Wigglier than a fiddler’s elbow
We first saw the index flirting with 7,000 during the tech bubble in 1999. Since then we’ve had the massive decline to below 3500 — the so-called “tech wreck” — as the index’s wild overvaluation normalised.
‘Then there was a personal and corporate debt-driven boom, which combined with expectations about the commodity super-cycle theory — albeit ideas that didn’t actually work out as expected — to propel the index back up to near 7000 during 2007.’
The credit crisis led to a revisit of 3,500 in 2009.
Economic stimulus measures administered by national governments around the world helped to propel the FTSE 100 back up to 7,000 during 2015, but by early 2016, we were down to around 5,500 again, driven largely by a collapse in commodity prices.
The FTSE 100 has provided investors with a wild ride over the past couple of decades, and mistiming a jump into an index tracker will have led to a poor investing outcome.
Is the index cheap?
As practising value investor and investment author John Kingham observes, the FTSE 100 sits on a cyclically adjusted price-to-earnings ratio (CAPE) of just over 12. The long-term average for the index is somewhere in the mid-teens, which raises the tantalising prospect that mean-reversion could see the index realise upside potential from here.
There’s a problem, though.
John Kingham points out that the earnings of the constituent companies of the FTSE 100 do not cover the aggregate dividend of the index — for the first time in around 30 years. For the current generation of investors, that’s probably uncharted territory.
Well-known fund manager Neil Woodford warned us earlier in the year that he expects dividend cutting to be a big feature of the investing landscape during 2016. The big question is, will dividend-cutting activity sink share prices, or is the market already factoring in such payout reductions? We can never be sure.
The closet cyclical
Simple FTSE 100 tracker funds reproduce the index by weighting. An investment, then, relies mainly on the fortunes of the largest constituents of the index. That’s not good, because around 70% of the money we invest in a FTSE 100 tracker ends up allocated to around just 30 companies, many of which are cyclical commodity firms and financial organisations.

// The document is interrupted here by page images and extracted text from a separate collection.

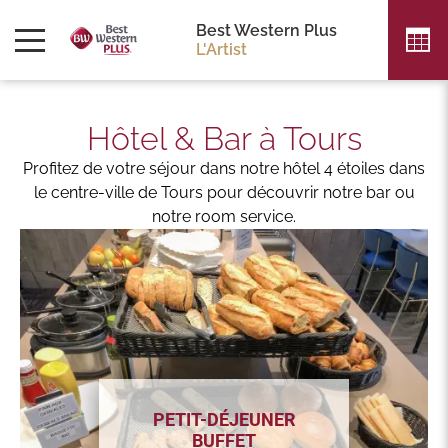
Best Western Plus
L'Artist
Hôtel & Bar à Tours
Profitez de votre séjour dans notre hôtel 4 étoiles dans
le centre-ville de Tours pour découvrir notre bar ou
notre room service.
PETIT-DÉJEUNER
BUFFET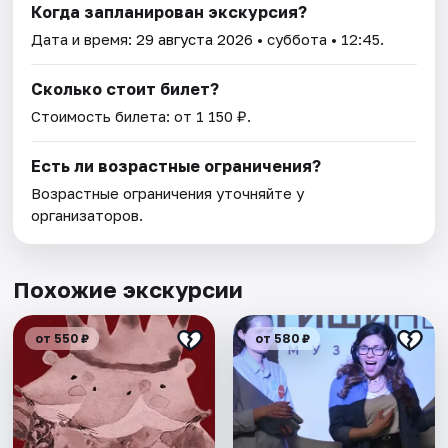
Когда запланирован экскурсия?
Дата и время:
29 августа 2026
• суббота • 12:45.
Сколько стоит билет?
Стоимость билета: от 1 150 ₽.
Есть ли возрастные ограничения?
Возрастные ограничения уточняйте у
организаторов.
Похожие экскурсии
от 550 ₽
от 580 ₽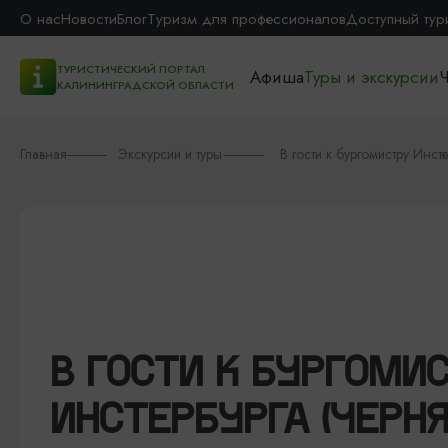
О нас
Новости
Блог
Туризм для профессионалов
Доступный тур
ТУРИСТИЧЕСКИЙ ПОРТАЛ
Афиша
Туры и экскурсии
Ч
КАЛИНИНГРАДСКОЙ ОБЛАСТИ
Главная
Экскурсии и туры
В гости к бургомистру Инст
В ГОСТИ К БУРГОМИ
ИНСТЕРБУРГА (ЧЕРНЯ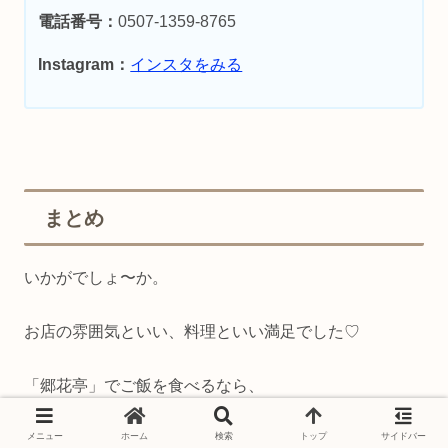
電話番号：
0507-1359-8765
Instagram：
インスタをみる
まとめ
いかがでしょ〜か。
お店の雰囲気といい、料理といい満足でした♡
「郷花亭」でご飯を食べるなら、
週末は
オープン前
か
平日に行くといい
ですよっ！
メニュー
ホーム
検索
トップ
サイドバー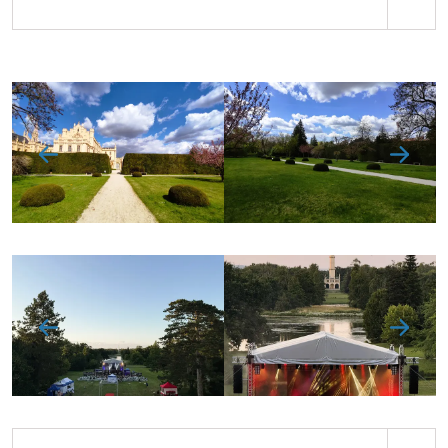
5.000 Kč
za hodinu, celý den
35.000 Kč
.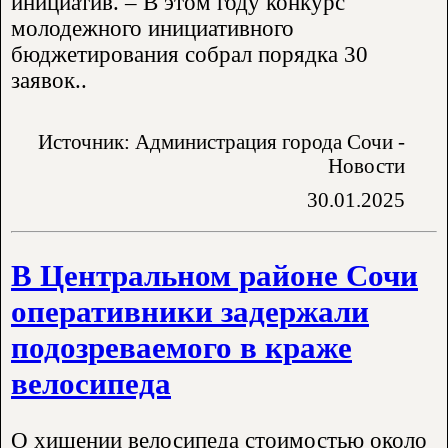
инициатив. – В этом году конкурс
молодежного инициативного
бюджетирования собрал порядка 30
заявок..
Источник: Администрация города Сочи -
Новости
30.01.2025
В Центральном районе Сочи
оперативники задержали
подозреваемого в краже
велосипеда
О хищении велосипеда стоимостью около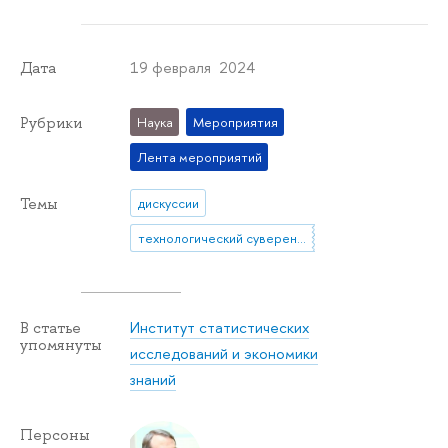
19 февраля 2024
Дата
Рубрики
Наука
Мероприятия
Лента мероприятий
Темы
дискуссии
технологический суверенитет
Институт статистических
В статье
упомянуты
исследований и экономики
знаний
Персоны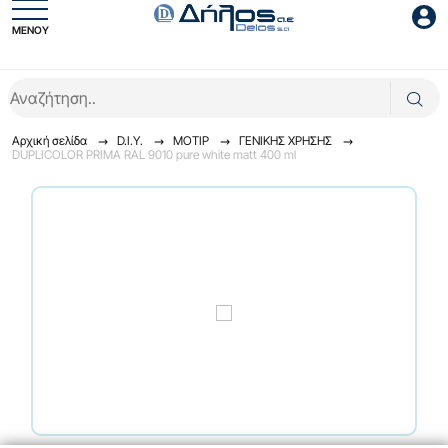
ΜΕΝΟΥ
Είσοδος συνεργάτη
Αρχική σελίδα
D.I.Y.
ΜΟΤΙΡ
ΓENIKHΣ XPHΣHΣ
DUPLICOLOR PRIMA RAL 9010 pure white matt 400 ml
Είσοδος
Ξέχασες το password;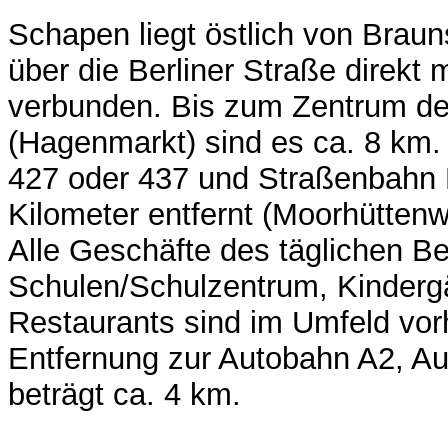
Schapen liegt östlich von Braun
über die Berliner Straße direkt
verbunden. Bis zum Zentrum de
(Hagenmarkt) sind es ca. 8 km
427 oder 437 und Straßenbahn 
Kilometer entfernt (Moorhüttenw
Alle Geschäfte des täglichen Be
Schulen/Schulzentrum, Kindergä
Restaurants sind im Umfeld vor
Entfernung zur Autobahn A2, Au
beträgt ca. 4 km.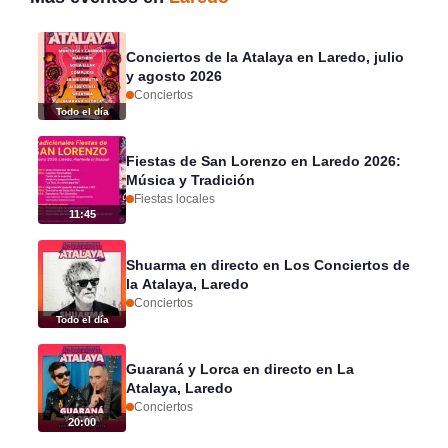
Conciertos de la Atalaya en Laredo, julio
y agosto 2026
Conciertos
Todo el día
Fiestas de San Lorenzo en Laredo 2026:
Música y Tradición
Fiestas locales
11:45
Shuarma en directo en Los Conciertos de
la Atalaya, Laredo
Conciertos
Todo el día
Guaraná y Lorca en directo en La
Atalaya, Laredo
Conciertos
20:00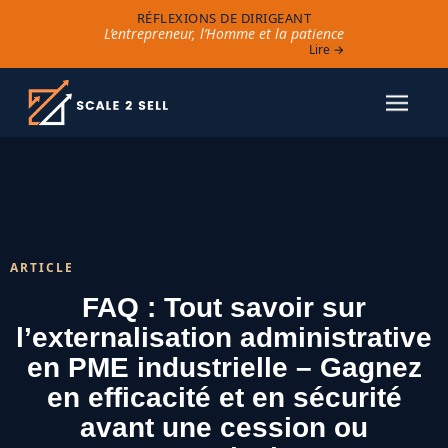
RÉFLEXIONS DE DIRIGEANT
L’entrepreneur, l’Homme et la patience
Lire →
ARTICLE
FAQ : Tout savoir sur
l’externalisation administrative
en PME industrielle – Gagnez
en efficacité et en sécurité
avant une cession ou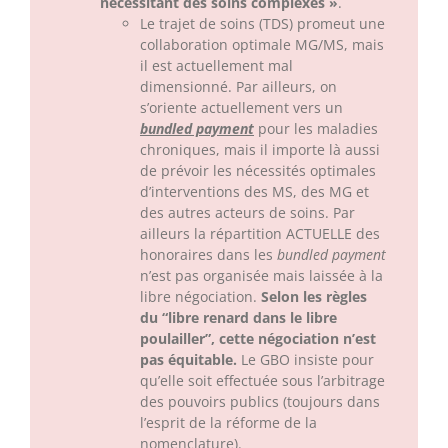
nécessitant des soins complexes »
.
Le trajet de soins (TDS) promeut une
collaboration optimale MG/MS, mais
il est actuellement mal
dimensionné. Par ailleurs, on
s’oriente actuellement vers un
bundled payment
pour les maladies
chroniques, mais il importe là aussi
de prévoir les nécessités optimales
d’interventions des MS, des MG et
des autres acteurs de soins. Par
ailleurs la répartition ACTUELLE des
honoraires dans les
bundled payment
n’est pas organisée mais laissée à la
libre négociation.
Selon les règles
du “libre renard dans le libre
poulailler”, cette négociation n’est
pas équitable.
Le GBO insiste pour
qu’elle soit effectuée sous l’arbitrage
des pouvoirs publics (toujours dans
l’esprit de la réforme de la
nomenclature).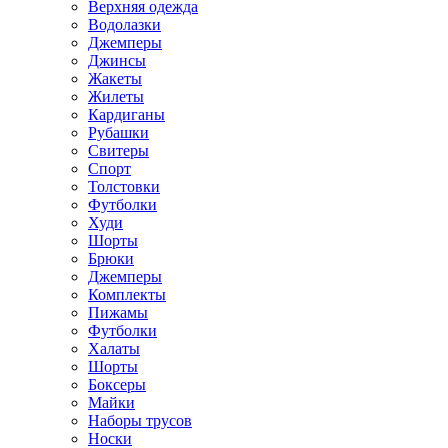
Верхняя одежда
Водолазки
Джемперы
Джинсы
Жакеты
Жилеты
Кардиганы
Рубашки
Свитеры
Спорт
Толстовки
Футболки
Худи
Шорты
Брюки
Джемперы
Комплекты
Пижамы
Футболки
Халаты
Шорты
Боксеры
Майки
Наборы трусов
Носки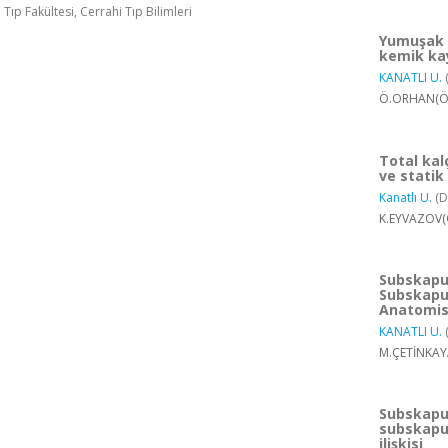
 Tıp Fakültesi, Cerrahi Tıp Bilimleri
Yumuşak d
kemik kay
KANATLI U.
Ö.ORHAN(Öğr
Total kal
ve statik
Kanatlı U.
(D
K.EYVAZOV(Ö
Subskapul
Subskapul
Anatomisi
KANATLI U.
M.ÇETİNKAYA
Subskapul
subskapul
ilişkisi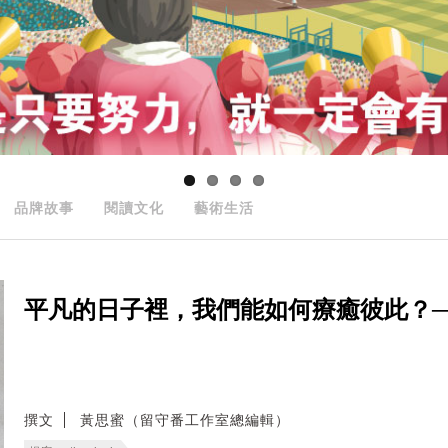
品牌故事
閱讀文化
藝術生活
平凡的日子裡，我們能如何療癒彼此？──無
撰文
黃思蜜（留守番工作室總編輯）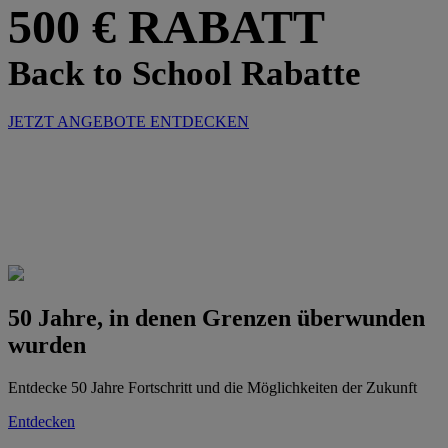
500 € RABATT
Back to School Rabatte
JETZT ANGEBOTE ENTDECKEN
50 Jahre, in denen Grenzen überwunden
wurden
Entdecke 50 Jahre Fortschritt und die Möglichkeiten der Zukunft
Entdecken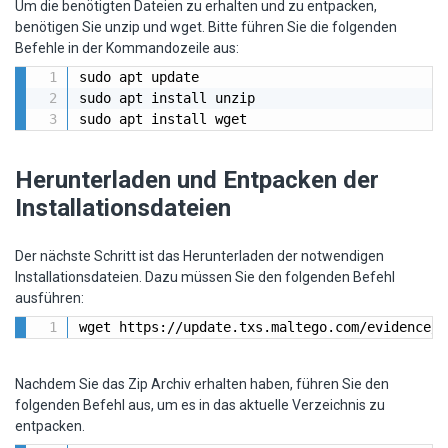
Um die benötigten Dateien zu erhalten und zu entpacken,
benötigen Sie unzip und wget. Bitte führen Sie die folgenden
Befehle in der Kommandozeile aus:
sudo apt update

sudo apt install unzip

sudo apt install wget
Herunterladen und Entpacken der
Installationsdateien
Der nächste Schritt ist das Herunterladen der notwendigen
Installationsdateien. Dazu müssen Sie den folgenden Befehl
ausführen:
wget https://update.txs.maltego.com/evidence/s
Nachdem Sie das Zip Archiv erhalten haben, führen Sie den
folgenden Befehl aus, um es in das aktuelle Verzeichnis zu
entpacken.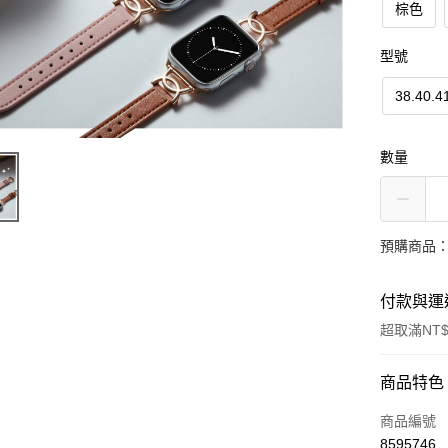
棕色
型號
38.40.
數量
預購商品：
付款與運
超取滿NT$
付款方式
商品特色
信用卡一
商品編號
8595746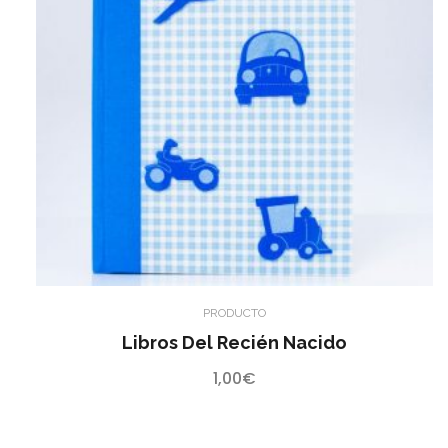
PRODUCTO
Libros Del Recién Nacido
1,00
€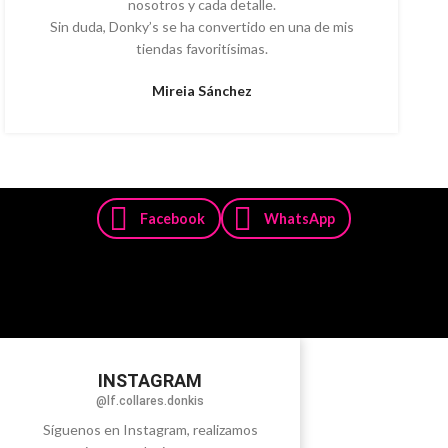
nosotros y cada detalle.
Sin duda, Donky’s se ha convertido en una de mis
tiendas favoritísimas.
Mireia Sánchez
Facebook
WhatsApp
INSTAGRAM
@lf.collares.donkis
Síguenos en Instagram, realizamos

Investing in a FTSE 100 tracker is like investing in a closet cyclical firm and cyclicals can be unpredictable and volatile, often not getting anywhere at all over the longer term. That’s why we see such volatility and such macroeconomic sensitivity in the FTSE 100 index.
Right now, I’m wary of big cyclical investments because after a long period of strong company earnings the risk of earnings and share price collapse increases. Simple valuation measures such as price-to-earnings ratios can let us down with the cyclicals, often making investments look cheap precisely when they are at their most dangerous.
I’m not pinning my hopes on mean-reversion-of-valuation lifting the FTSE 100 index. Instead, I think there is better value lurking in the smaller 70 or so firms that attract around 30% of our invested money in a FTSE 100 index tracker. Many of these smaller constituents of the index are less cyclical than their larger peers and have better growth prospects.